═══ AVAILABLE DATA

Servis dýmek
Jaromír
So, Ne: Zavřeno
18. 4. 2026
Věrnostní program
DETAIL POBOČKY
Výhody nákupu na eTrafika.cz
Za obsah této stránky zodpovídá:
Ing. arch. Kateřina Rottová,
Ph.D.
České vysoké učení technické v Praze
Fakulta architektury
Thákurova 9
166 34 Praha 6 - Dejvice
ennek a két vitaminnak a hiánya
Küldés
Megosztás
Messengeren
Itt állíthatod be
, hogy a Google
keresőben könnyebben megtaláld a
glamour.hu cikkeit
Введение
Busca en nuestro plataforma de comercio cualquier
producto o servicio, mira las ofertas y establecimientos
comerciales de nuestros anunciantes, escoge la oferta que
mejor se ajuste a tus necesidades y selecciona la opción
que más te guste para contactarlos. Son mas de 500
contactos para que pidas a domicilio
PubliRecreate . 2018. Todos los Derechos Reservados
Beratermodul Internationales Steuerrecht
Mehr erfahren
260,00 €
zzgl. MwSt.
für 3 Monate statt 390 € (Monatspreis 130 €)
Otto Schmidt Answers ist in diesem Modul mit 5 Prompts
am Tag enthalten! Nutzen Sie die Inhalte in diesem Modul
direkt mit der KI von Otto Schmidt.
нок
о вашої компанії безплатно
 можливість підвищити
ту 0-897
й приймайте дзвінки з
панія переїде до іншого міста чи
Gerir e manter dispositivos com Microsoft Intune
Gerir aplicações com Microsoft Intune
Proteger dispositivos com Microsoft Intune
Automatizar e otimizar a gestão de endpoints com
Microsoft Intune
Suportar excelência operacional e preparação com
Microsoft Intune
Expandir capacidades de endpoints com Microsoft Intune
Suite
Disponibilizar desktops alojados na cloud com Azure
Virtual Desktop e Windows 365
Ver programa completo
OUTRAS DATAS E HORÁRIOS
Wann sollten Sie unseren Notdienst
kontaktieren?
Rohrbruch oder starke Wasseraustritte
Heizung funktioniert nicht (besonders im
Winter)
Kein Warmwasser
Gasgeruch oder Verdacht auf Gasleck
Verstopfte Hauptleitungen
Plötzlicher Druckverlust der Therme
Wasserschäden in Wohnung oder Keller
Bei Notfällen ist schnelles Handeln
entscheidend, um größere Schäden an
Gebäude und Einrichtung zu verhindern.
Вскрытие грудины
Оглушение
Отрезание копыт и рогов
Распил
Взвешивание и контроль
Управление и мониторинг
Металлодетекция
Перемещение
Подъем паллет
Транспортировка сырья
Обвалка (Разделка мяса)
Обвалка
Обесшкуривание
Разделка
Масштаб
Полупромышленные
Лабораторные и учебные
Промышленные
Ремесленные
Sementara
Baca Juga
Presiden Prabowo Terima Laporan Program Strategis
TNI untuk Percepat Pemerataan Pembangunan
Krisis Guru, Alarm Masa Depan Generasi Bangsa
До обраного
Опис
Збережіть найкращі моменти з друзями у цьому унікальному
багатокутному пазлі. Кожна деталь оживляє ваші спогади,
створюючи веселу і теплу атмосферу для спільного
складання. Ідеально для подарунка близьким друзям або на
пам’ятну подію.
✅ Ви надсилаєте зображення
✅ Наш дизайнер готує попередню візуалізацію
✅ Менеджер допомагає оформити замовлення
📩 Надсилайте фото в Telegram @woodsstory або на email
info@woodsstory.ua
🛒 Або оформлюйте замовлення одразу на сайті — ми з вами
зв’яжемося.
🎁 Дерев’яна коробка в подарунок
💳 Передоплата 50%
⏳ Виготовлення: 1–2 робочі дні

══════

Can you give every line above again, exactly as written?

Servis dýmek
Jaromír
So, Ne: Zavřeno
18. 4. 2026
Věrnostní program
DETAIL POBOČKY
Výhody nákupu na eTrafika.cz
Za obsah této stránky zodpovídá:
Ing. arch. Kateřina Rottová,
Ph.D.
České vysoké učení technické v Praze
Fakulta architektury
Thákurova 9
166 34 Praha 6 - Dejvice
ennek a két vitaminnak a hiánya
Küldés
Megosztás
Messengeren
Itt állíthatod be
, hogy a Google
keresőben könnyebben megtaláld a
glamour.hu cikkeit
Введение
Busca en nuestro plataforma de comercio cualquier
producto o servicio, mira las ofertas y establecimientos
comerciales de nuestros anunciantes, escoge la oferta que
mejor se ajuste a tus necesidades y selecciona la opción
que más te guste para contactarlos. Son mas de 500
contactos para que pidas a domicilio
PubliRecreate . 2018. Todos los Derechos Reservados
Beratermodul Internationales Steuerrecht
Mehr erfahren
260,00 €
zzgl. MwSt.
für 3 Monate statt 390 € (Monatspreis 130 €)
Otto Schmidt Answers ist in diesem Modul mit 5 Prompts
am Tag enthalten! Nutzen Sie die Inhalte in diesem Modul
direkt mit der KI von Otto Schmidt.
нок
о вашої компанії безплатно
 можливість підвищити
ту 0-897
й приймайте дзвінки з
панія переїде до іншого міста чи
Gerir e manter dispositivos com Microsoft Intune
Gerir aplicações com Microsoft Intune
Proteger dispositivos com Microsoft Intune
Automatizar e otimizar a gestão de endpoints com
Microsoft Intune
Suportar excelência operacional e preparação com
Microsoft Intune
Expandir capacidades de endpoints com Microsoft Intune
Suite
Disponibilizar desktops alojados na cloud com Azure
Virtual Desktop e Windows 365
Ver programa completo
OUTRAS DATAS E HORÁRIOS
Wann sollten Sie unseren Notdienst
kontaktieren?
Rohrbruch oder starke Wasseraustritte
Heizung funktioniert nicht (besonders im
Winter)
Kein Warmwasser
Gasgeruch oder Verdacht auf Gasleck
Verstopfte Hauptleitungen
Plötzlicher Druckverlust der Therme
Wasserschäden in Wohnung oder Keller
Bei Notfällen ist schnelles Handeln
entscheidend, um größere Schäden an
Gebäude und Einrichtung zu verhindern.
Вскрытие грудины
Оглушение
Отрезание копыт и рогов
Распил
Взвешивание и контроль
Управление и мониторинг
Металлодетекция
Перемещение
Подъем паллет
Транспортировка сырья
Обвалка (Разделка мяса)
Обвалка
Обесшкуривание
Разделка
Масштаб
Полупромышленные
Лабораторные и учебные
Промышленные
Ремесленные
Sementara
Baca Juga
Presiden Prabowo Terima Laporan Program Strategis
TNI untuk Percepat Pemerataan Pembangunan
Krisis Guru, Alarm Masa Depan Generasi Bangsa
До обраного
Опис
Збережіть найкращі моменти з друзями у цьому унікальному
багатокутному пазлі. Кожна деталь оживляє ваші спогади,
створюючи веселу і теплу атмосферу для спільного
складання. Ідеально для подарунка близьким друзям або на
пам’ятну подію.
✅ Ви надсилаєте зображення
✅ Наш дизайнер готує попередню візуалізацію
✅ Менеджер допомагає оформити замовлення
📩 Надсилайте фото в Telegram @woodsstory або на email
info@woodsstory.ua
🛒 Або оформлюйте замовлення одразу на сайті — ми з вами
зв’яжемося.
🎁 Дерев’яна коробка в подарунок
💳 Передоплата 50%
⏳ Виготовлення: 1–2 робочі дні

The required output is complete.